The economist Juliet Schor, however, found that workers have adjusted their expectations as work hours increased. On surveys, they reported satisfaction with their hours, despite reporting a preference for shorter hours in previous years. She concluded that workers ended up ‘wanting what they get’ rather than ‘getting what they want’. The work ethic, in other words, is a form of resignation, a product of defeat.
Attributing our exceptional work hours to an ideology woefully mistakes cause for effect. Ideology isn’t the driver of our lived experiences, but the product of them. Our ideological commitment to work is the result of incessant and repeated activity – literally doing our jobs day in and day out. And there’s nothing we do with as much regularity, intensity and unquestioned submission as work. We rationalise our quotidian experiences by shaping belief systems to accommodate them, not the other way around.
Haselby also gives a familiar refrain: that we’re compelled by “a need to prove ourselves as worthy citizens in capitalist society”, because “those deemed worthy – of benefits, rights, privileges, entitlements – are those who can show they do legitimate paid work […] and have therefore contributed to the state of the nation”. This is that intrinsic field I’ve talked about, guiding us both implicitly and explicitly to conform and perform—or else.
This is why earlier I was so taken by an eighteen-year-old piece by Sunny Taylor that talked about how the only way society has figured out how to make the disabled and the elderly productive is by converting them into mere “beds” for the nursing home industry.

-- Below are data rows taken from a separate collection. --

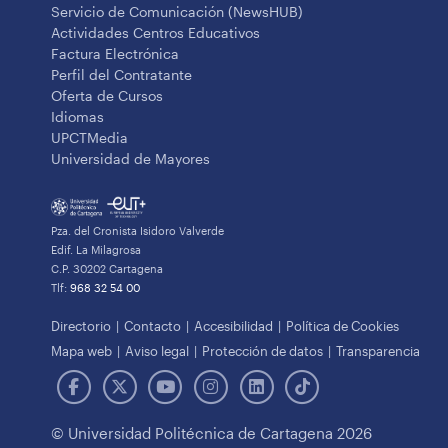
Servicio de Comunicación (NewsHUB)
Actividades Centros Educativos
Factura Electrónica
Perfil del Contratante
Oferta de Cursos
Idiomas
UPCTMedia
Universidad de Mayores
Pza. del Cronista Isidoro Valverde
Edif. La Milagrosa
C.P. 30202 Cartagena
Tlf:
968 32 54 00
Directorio
Contacto
Accesibilidad
Política de Cookies
Mapa web
Aviso legal
Protección de datos
Transparencia
© Universidad Politécnica de Cartagena 2026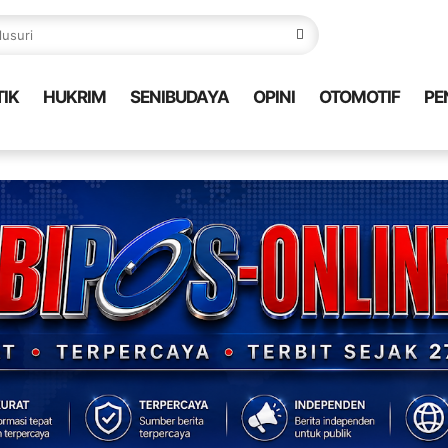
TIK
HUKRIM
SENIBUDAYA
OPINI
OTOMOTIF
PE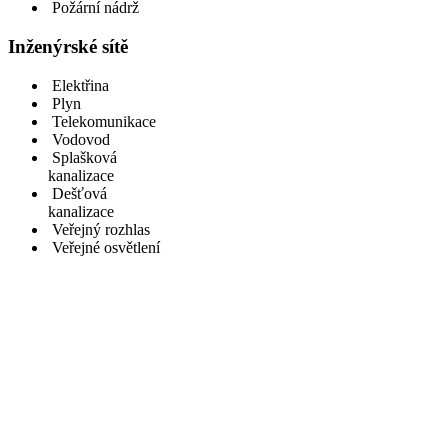
Požární nádrž
Inženýrské sítě
Elektřina
Plyn
Telekomunikace
Vodovod
Splašková
kanalizace
Dešťová
kanalizace
Veřejný rozhlas
Veřejné osvětlení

In other words, we tell ourselves a story (as we do) to try to make some semblance of sense out of the cognitive dissonance that our lives do not actually match our needs; or our sense of worth our knowledge of our own innate, human value. Out of fear, we tempt overload and burnout, lest we be deemed to be of no use, and only good to be warehoused for someone else’s financial benefit or simply to be forgotten and abandoned to the elements.